Tuesday, 15 May 2007

Asian bubble trouble

Yes I've joined the chorus of pundits warning of the impending bubble that is reaching exponential proportions in China. I came across an interesting article over at Market Clues on the state of the Shanghai stock market worth pondering. If the following doesn't sound like a bubble I don't know what does.

China Stock Bubble About to Burst

It appears that the bubble in the Chinese stock market is finally becoming a concern as Goldman Sachs is warning that:

"It is now a critical time for the government to take action and prevent the excess from building up further."

Here are some interesting factoids about the Chinese stock market:

* The total value of all stocks on the Shanghai Exchange exceeds the value of all other Asian stock exchanges combined -- including Japan, the second largest stock exchange in the world.

* The Shanghai Index has quadrupled in the last 22 months.

* PE Ratios are in the 40-50 range.

* Goldman Sachs economist Hong Liang said new stock account openings in the month of April totaled 4.79 million, exceeding those of 2005 and 2006 put together. About 17% of total accounts were opened in the past four months.

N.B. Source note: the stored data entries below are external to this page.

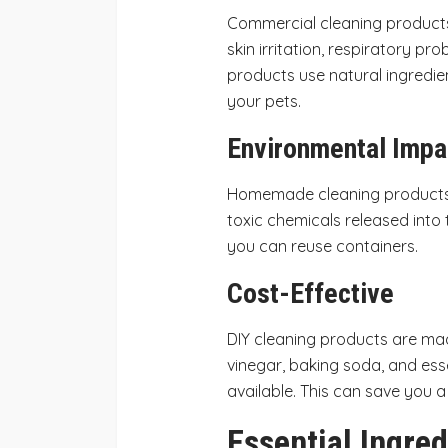
Commercial cleaning products
skin irritation, respiratory pr
products use natural ingredie
your pets.
Environmental Impa
Homemade cleaning products 
toxic chemicals released into
you can reuse containers.
Cost-Effective
DIY cleaning products are ma
vinegar, baking soda, and esse
available. This can save you 
Essential Ingred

* Beijing is aware of the risks, and over the weekend, Gov. Zhou Xiaochuan of the People's Bank of China told reporters that he, too, is concerned about a possible bubble forming in the stock market.

If it were possible to let the air out of a bubble slowly, of course that would be the right course of action. However, at this stage of overvaluation, that's not possible. Probably the only way the government could prevent a crash is to shut the market down completely for some period of time (say, a few years). That isn't really practical and would likely be a cure worse than the disease. There's really nothing good that can come out of the situation, so just expect a crash sooner or later.

The last time the Shanghai market had a 10% correction in February, it quickly pulled the rest of the stock markets around the world down with it. Since then, just 3 months later, Shanghai is now 33% above the level it reached before that correction, after having pulled stocks higher along with it worldwide. No doubt, a much large correction will happen this time and it will have a much stronger impact on the rest of the planet's stock markets. In fact, it may have already started. And, it will come at the worst possible time for the US stock market, which has been pushed to an extreme of overvaluation by Yen-carry loans to fund private-equity buyouts of public companies and massive share buybacks by corporations.

The US market fell sharply Thursday. More troubling was the fact that option speculators bought call options on the dip. Normally, option specs buy puts on dips because they expect the market to continue down. Only very rarely are they so bullish as to actually buy calls, expecting the market to immediately turn around and rally to a new high before those calls lose a substantial amount of value (options are a wasting asset which decay with every tick of the clock and if a market doesn't move quickly in the "right" direction, they fall in value). In fact, we can only recall one other time when the option speculators bought calls on a dip. That dip was the one which followed the absolute high in the S&P 500 Index in March 2000. If the market is able to rally back here to a new high -- and we certainly wouldn't be surprised by such behavior -- it would indicate that the top being built now is a larger degree top than even 2000. And, of course, we know that last top was followed by an 80% decline in the NASDAQ.